Em 2023 completam-se 40 anos da publicação científica que descreveu o primeiro caso autóctone de Aids no Brasil. O trabalho, que escrevi com o professor Vicente Amato Neto (1927-2018), o infectologista Marcos Boulos e outros oito autores, relatou o caso de um homem que chegou ao nosso consultório extremamente magro, com febre e diagnosticado, em princípio, com infecção por Mycobacterium avium intracellulare, uma espécie de "prima" da tuberculose. Ele morreu pouco tempo depois.
Desde o princípio da epidemia global de HIV/Aids, apenas outra doença causou tanta comoção e pânico: a pandemia de Covid-19. Transmitidas por vírus, ambas geraram estresse, medos, incertezas, vulnerabilidades e preconceitos. Foram 50 milhões de mortes por Aids no mundo entre 1981 e 2023, e cerca de 7 milhões por Covid —2019 até o momento.
As duas enfermidades também foram marcadas, no começo, por estigmas em relação aos doentes, agravamento súbito dos quadros clínicos e mortes em curto espaço de tempo. Em um primeiro momento, não havia métodos farmacológicos preventivos, profiláticos ou de tratamento. "Não faça sexo" (Aids) e "não saia de casa" (Covid) foram as primeiras recomendações. A prevenção ao HIV por meio do uso de preservativo nas relações sexuais, e de máscaras, no caso do Sars-Cov-2, vieram na sequência.
Mais recentemente, as terapias pré e pós-exposição (PrEP e Pep) vêm auxiliando a prevenir infecções pelo HIV, enquanto o desenvolvimento de vacinas contra a Covid e campanhas de imunização contiveram a pandemia. Para a Aids não há vacina, mas antirretrovirais (ART) potentes ajudam a manter muitos soropositivos com carga viral indetectável, o que impede a transmissão do vírus.
Mais de quatro décadas se passaram, e a Aids continua sendo um grande desafio em saúde pública no mundo. São 39 milhões de pessoas vivendo com HIV/Aids, muitas delas privadas de tratamento, sobretudo crianças. No final de 2021, 28,7 milhões de soropositivos tinham acesso ao tratamento antirretroviral. No ano passado, o planeta registrou uma morte por Aids a cada minuto.
No Brasil, 990 mil pessoas vivem com HIV/Aids, e 88% conhecem seu diagnóstico. Em 2022 foram contabilizados 51 mil novos casos e 13 mil mortes pela doença. A epidemia atinge principalmente as populações mais vulneráveis, chamadas de populações-chave: travestis, transexuais, gays e outros homens que fazem sexo com homens, além de profissionais do sexo, pessoas privadas de liberdade e usuários de drogas.

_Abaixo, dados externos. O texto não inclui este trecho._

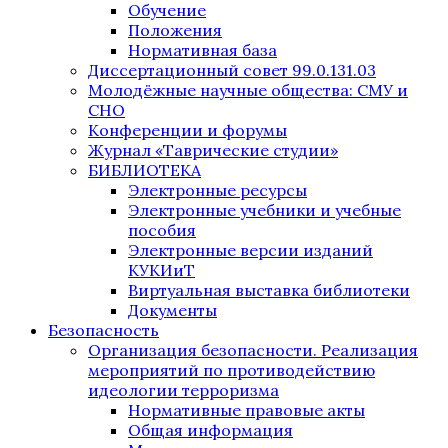
Обучение
Положения
Нормативная база
Диссертационный совет 99.0.131.03
Молодёжные научные общества: СМУ и
СНО
Конференции и форумы
Журнал «Таврические студии»
БИБЛИОТЕКА
Электронные ресурсы
Электронные учебники и учебные
пособия
Электронные версии изданий
КУКИиТ
Виртуальная выставка библиотеки
Документы
Безопасность
Организация безопасности. Реализация
мероприятий по противодействию
идеологии терроризма
Нормативные правовые акты
Общая информация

O diagnóstico precoce, o acesso rápido ao tratamento e o adequado acompanhamento dos pacientes são as formas mais eficazes na busca pela supressão viral, que impede a transmissão sexual do HIV ao mesmo tempo em que proporciona melhor qualidade de vida aos soropositivos. O uso de preservativos entre parceiros sexuais não monogâmicos consiste na melhor forma de prevenção de novas infecções, havendo, como complemento e não substituição, a PEP e a PrEP.

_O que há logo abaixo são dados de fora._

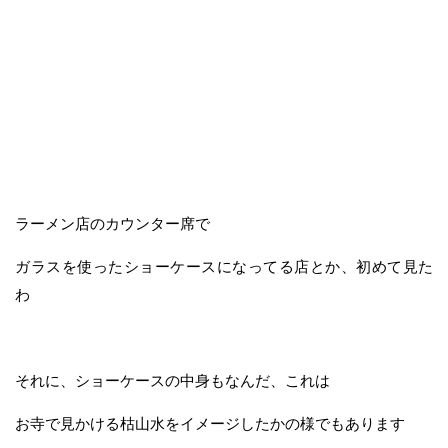
ラーメン店のカウンター席で
ガラスを使ったショーケースになってる店とか、初めて見た
わ
それに、ショーケースの中身もなんだ、これは
お寺で見かける枯山水をイメージしたかの様でもあります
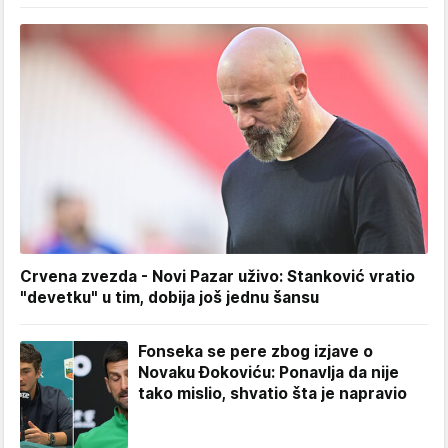
Crvena zvezda - Novi Pazar uživo: Stanković vratio
"devetku" u tim, dobija još jednu šansu
Fonseka se pere zbog izjave o
Novaku Đokoviću: Ponavlja da nije
tako mislio, shvatio šta je napravio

A Unaids (Programa Conjunto das Nações Unidas sobre o HIV/Aids) propõe a eliminação da epidemia da enfermidade como problema de saúde pública até 2030, desde que seja alcançado índice de 95% de diagnóstico de pessoas que vivem com HIV/Aids, tratamento de 95% dos soropositivos com antirretrovirais e obtenção de uma taxa de 95% de supressão viral daqueles que estão em tratamento.
Uma meta ousada, que esbarra em obstáculos como a desigualdade entre países, formas de transmissão, acesso a ART e barreiras como o preconceito racial, a homofobia e a transfobia.
O Brasil vai conseguir atingir a meta proposta pela Unaids? A doença foi negligenciada, com ausência de campanhas e até mesmo a redução do orçamento em um país que desde 1996 tornou obrigatório, por lei, o tratamento universal. O futuro parece promissor, mas o caminho ainda é longo e tortuoso.